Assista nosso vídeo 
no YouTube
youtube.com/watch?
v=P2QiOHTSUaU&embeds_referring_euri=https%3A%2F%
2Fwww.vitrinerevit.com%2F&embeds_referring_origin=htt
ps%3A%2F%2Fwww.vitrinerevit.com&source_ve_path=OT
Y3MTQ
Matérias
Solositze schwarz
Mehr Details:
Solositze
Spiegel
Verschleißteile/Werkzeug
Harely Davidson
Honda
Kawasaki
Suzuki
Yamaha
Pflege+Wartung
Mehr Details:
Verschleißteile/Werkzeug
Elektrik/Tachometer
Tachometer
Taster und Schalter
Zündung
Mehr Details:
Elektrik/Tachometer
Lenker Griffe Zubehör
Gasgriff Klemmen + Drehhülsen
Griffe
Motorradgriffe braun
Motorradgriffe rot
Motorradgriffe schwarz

▸ **Task details**
Make an exact copy of every entry.

▸ **Answer to this task**
Assista nosso vídeo 
no YouTube
youtube.com/watch?
v=P2QiOHTSUaU&embeds_referring_euri=https%3A%2F%
2Fwww.vitrinerevit.com%2F&embeds_referring_origin=htt
ps%3A%2F%2Fwww.vitrinerevit.com&source_ve_path=OT
Y3MTQ
Matérias
Solositze schwarz
Mehr Details:
Solositze
Spiegel
Verschleißteile/Werkzeug
Harely Davidson
Honda
Kawasaki
Suzuki
Yamaha
Pflege+Wartung
Mehr Details:
Verschleißteile/Werkzeug
Elektrik/Tachometer
Tachometer
Taster und Schalter
Zündung
Mehr Details:
Elektrik/Tachometer
Lenker Griffe Zubehör
Gasgriff Klemmen + Drehhülsen
Griffe
Motorradgriffe braun
Motorradgriffe rot
Motorradgriffe schwarz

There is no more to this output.